Though the US has not found out that the Kosovars were treated badly in the facility, it points out that in 2014, there were no legal grounds for the detention of foreigners before their expulsion to the country where they sought asylum for the first time.
Until December 2015, the Czech law did not exactly describe the criteria of a serious danger of flight.
According to the US judges, the length of detention in Bela-Jezova was not optimal in the case of the Kosovar family, though no inhuman, cruel or humiliating treatment was proved.
All solutions were wrong in the situation where a father violated legal regulations, left the country where he applied for asylum and wanted to stay together with his children after being detained, the court concluded.
The children had to stay with their father in a closed complex watched by security guards.
The Kosovar man with his children, aged three and six years, crossed the Serbian border in 2014. They were detained in Hungary where they applied for asylum. However, then they left by train for Germany. They were stopped during a check at a railway station in Breclav, south Moravia.
The police decided to detain the father and expel him to Hungary on the basis of the Dublin Regulation. He stayed with his children in Bela-Jezova from March 16 until May 5, 2014.
The Kosovar family filed a complaint that a Czech regional court and the Supreme Administrative Court rejected.
They turned to the US pointing to the length of detention and bad material conditions for children in Bela-Jezova as well as a negative psychological effect on the family life. A more suitable alternative would have been a placement in the admission facility for asylum seekers in Zastavka u Brna, south Moravia, the complaint said.
In 2015, of the Supreme Administrative Court (NSS) asked the European Court of Justice a preliminary question in another case to clarify the rightfulness of the refugees’ detention in the situation where Czech law did not define objective criteria of “a serious danger of flight.”
This question concerned exactly the foreigners who should be sent to another country to assess their asylum applications under the Dublin Regulation.
The European court of Justice ruled in March that an EU member state was not authorised to detain applicants for international protection for the purpose of proceedings on their transfer to another member state if it did not specify objective criteria enabling to assess the danger of flight in its law.

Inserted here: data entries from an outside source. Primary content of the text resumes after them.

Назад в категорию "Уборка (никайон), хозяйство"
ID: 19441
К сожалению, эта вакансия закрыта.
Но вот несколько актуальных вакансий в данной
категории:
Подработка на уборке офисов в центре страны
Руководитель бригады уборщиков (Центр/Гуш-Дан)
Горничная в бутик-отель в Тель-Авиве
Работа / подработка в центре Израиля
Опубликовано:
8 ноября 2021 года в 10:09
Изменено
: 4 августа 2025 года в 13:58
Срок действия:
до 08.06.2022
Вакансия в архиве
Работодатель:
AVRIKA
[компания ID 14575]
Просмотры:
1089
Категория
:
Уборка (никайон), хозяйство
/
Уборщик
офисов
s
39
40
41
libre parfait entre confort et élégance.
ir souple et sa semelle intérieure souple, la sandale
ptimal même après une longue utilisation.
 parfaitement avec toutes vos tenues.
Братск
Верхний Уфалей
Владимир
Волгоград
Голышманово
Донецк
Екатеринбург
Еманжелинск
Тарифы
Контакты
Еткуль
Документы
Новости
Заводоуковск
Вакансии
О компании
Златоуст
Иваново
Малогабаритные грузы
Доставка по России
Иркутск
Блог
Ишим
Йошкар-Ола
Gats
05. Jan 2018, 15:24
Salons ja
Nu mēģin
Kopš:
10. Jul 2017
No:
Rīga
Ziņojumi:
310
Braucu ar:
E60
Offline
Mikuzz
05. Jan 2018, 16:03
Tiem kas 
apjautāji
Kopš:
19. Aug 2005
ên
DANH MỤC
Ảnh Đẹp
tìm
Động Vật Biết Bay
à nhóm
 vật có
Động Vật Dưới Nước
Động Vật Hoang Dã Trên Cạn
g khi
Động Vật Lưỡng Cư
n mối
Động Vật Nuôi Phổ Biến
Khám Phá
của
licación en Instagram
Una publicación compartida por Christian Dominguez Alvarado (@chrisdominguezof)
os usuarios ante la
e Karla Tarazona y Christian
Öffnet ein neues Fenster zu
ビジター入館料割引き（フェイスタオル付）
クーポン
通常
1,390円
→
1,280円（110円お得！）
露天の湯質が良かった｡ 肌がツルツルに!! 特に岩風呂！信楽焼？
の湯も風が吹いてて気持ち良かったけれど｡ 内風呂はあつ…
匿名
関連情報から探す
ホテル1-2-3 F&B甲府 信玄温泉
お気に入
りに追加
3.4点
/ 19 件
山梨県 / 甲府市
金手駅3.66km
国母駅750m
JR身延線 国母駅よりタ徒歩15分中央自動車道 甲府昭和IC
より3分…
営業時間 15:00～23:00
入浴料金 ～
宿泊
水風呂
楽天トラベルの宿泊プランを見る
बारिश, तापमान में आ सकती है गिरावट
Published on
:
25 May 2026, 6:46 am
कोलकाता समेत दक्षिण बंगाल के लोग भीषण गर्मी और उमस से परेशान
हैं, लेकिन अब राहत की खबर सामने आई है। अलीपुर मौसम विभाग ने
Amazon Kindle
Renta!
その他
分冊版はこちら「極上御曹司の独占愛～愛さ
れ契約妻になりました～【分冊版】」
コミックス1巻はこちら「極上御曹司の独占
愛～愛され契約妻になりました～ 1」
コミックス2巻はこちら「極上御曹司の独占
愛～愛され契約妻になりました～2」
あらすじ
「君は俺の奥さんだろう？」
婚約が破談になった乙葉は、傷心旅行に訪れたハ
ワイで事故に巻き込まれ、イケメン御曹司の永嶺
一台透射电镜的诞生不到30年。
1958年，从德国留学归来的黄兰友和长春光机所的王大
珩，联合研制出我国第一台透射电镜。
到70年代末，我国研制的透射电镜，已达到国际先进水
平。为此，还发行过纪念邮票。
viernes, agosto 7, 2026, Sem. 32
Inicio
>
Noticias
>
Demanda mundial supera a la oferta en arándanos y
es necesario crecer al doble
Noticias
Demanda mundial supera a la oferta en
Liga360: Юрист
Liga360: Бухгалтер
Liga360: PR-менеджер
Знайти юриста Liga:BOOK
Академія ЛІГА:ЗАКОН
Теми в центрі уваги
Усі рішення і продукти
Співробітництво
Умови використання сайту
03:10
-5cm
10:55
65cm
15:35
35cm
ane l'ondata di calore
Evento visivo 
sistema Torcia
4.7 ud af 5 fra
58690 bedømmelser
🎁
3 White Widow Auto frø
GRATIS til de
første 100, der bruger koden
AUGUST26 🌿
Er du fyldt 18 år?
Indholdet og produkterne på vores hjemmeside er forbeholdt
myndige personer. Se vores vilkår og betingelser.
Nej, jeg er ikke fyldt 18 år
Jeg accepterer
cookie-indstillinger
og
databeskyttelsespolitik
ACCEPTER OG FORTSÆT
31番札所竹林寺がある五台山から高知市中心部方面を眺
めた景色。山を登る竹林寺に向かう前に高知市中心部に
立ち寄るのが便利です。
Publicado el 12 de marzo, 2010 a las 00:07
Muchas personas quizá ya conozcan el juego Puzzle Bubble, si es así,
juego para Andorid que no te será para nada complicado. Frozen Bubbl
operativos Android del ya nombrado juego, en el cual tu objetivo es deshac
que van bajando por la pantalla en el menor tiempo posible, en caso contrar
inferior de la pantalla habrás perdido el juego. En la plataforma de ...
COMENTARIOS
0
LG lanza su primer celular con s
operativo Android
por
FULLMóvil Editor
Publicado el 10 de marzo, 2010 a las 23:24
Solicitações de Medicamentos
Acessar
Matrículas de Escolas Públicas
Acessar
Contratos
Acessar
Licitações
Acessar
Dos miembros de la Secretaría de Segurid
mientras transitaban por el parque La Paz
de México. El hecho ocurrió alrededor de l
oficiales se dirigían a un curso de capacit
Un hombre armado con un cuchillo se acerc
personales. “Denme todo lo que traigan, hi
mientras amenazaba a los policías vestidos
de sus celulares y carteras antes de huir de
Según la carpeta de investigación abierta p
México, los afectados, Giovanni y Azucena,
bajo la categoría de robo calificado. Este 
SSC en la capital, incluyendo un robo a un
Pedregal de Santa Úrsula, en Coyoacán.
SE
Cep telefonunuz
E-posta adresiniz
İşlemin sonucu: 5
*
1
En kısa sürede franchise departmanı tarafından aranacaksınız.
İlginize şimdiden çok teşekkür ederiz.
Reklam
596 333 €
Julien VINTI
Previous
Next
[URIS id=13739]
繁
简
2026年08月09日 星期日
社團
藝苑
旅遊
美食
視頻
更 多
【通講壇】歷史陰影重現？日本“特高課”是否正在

The criteria were more precisely specified in the law on foreigners’ stay in the meantime.
A serious danger of flight is defined in the following cases: if foreigners stay on the territory of the respective state unrightfully, avoided transfer to another country previously, attempted to fly, expressed intention to disrespect a rightful decision on the relocation to another country or if such an intention is apparent from their behaviour.